Wednesday, September 22, 2010

Penn State, Big Ten, and TV

Excitement and angst reign supreme in the college hockey world after the announcement last Friday that Penn State will join Division I Mens and Womens Hockey starting Fall 2012.

As every press release states in one form or another, it is good that the sport is expanding, especially in a state that will be hosting two consecutive Mens Frozen Fours. The angst comes from the specter of the Big Ten Conference and their TV network.

With Penn State, the Big Ten has the minimum six teams in hockey to create their own conference with NCAA auto-bid tied to it. And further reports indicate that Indiana is not far behind to make it seven Big Ten Schools. With a new conference comes more TV exposure and more money for the Big Ten. But to what cost to the sport? The WCHA and CCHA have to be working behind the scenes to keep their Big Ten schools in their conferences. The marquee schools in each conference that are also Big Ten current members bring in the revenue, notoriety, and many national championships.

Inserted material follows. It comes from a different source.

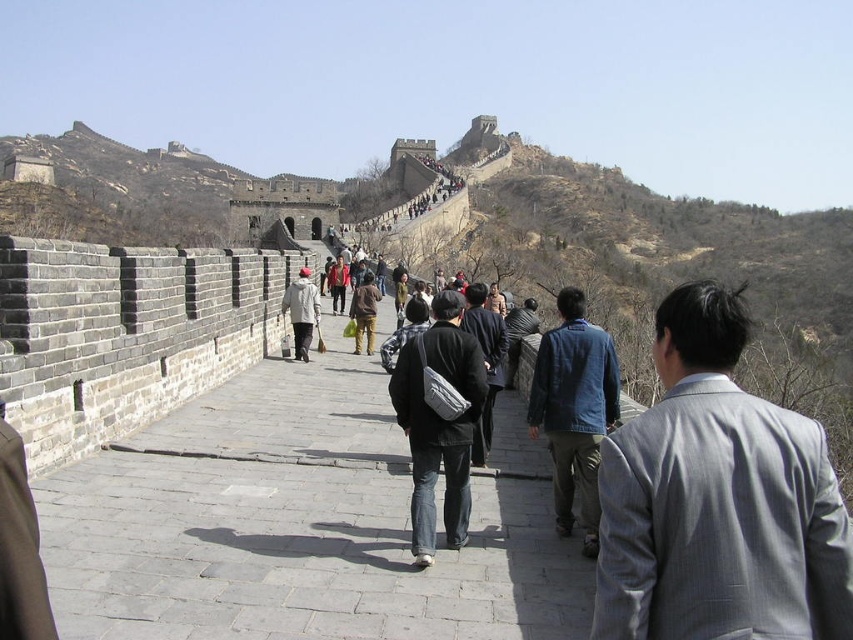 Can you confirm if matte gray bag at center is bigger than brown fabric jacket at center?

Yes.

The biggest loser in this possible Big Ten split would be the CCHA. Without Michigan, Michigan State, and Ohio State, what is left? A burgeoning Miami program, a lot of hit or miss teams from season to season, and even worse playoff attendance at The Joe, if that is possible. On the other hand, the WCHA looks to be in fairly good shape with North Dakota, Denver, and the slew of well followed Minnesota teams keeping the excitement high and some money still flowing into the coffers for the Final Five.

The most likely decision to add Big Ten Hockey will be made based on money and TV. As far as the state of Division I hockey goes we look to the Big Ten to not shake up current conference alignments and integrate into the CCHA to help grow the sport nationally.

Bemidji State Strikes TV Deal
In a very interesting move, Bemidji State has teamed with Lakeland Public Television to broadcast 16 of their games this season. Then Lakeland teamed with public television to carry the games on the Minnesota Channel (2.3 in the Twin Cities) throughout Minnesota and into Wisconsin and North Dakota.

No monetary figures have been disclosed, but one cannot imagine that BSU makes much money on this deal. What the Beavers do get statewide exposure. Whereas Saint Cloud State, Minnesota State – Mankato, and Minnesota – Duluth receive regional exposure on TV at best and maybe just on campus TV in at least one of the campuses.

TV exposure has been a valuable asset to the Gophers keeping a strong hockey presence in a state of five Division I teams and now Bemidji may very well be on the way to being the secnd most watched team in the state.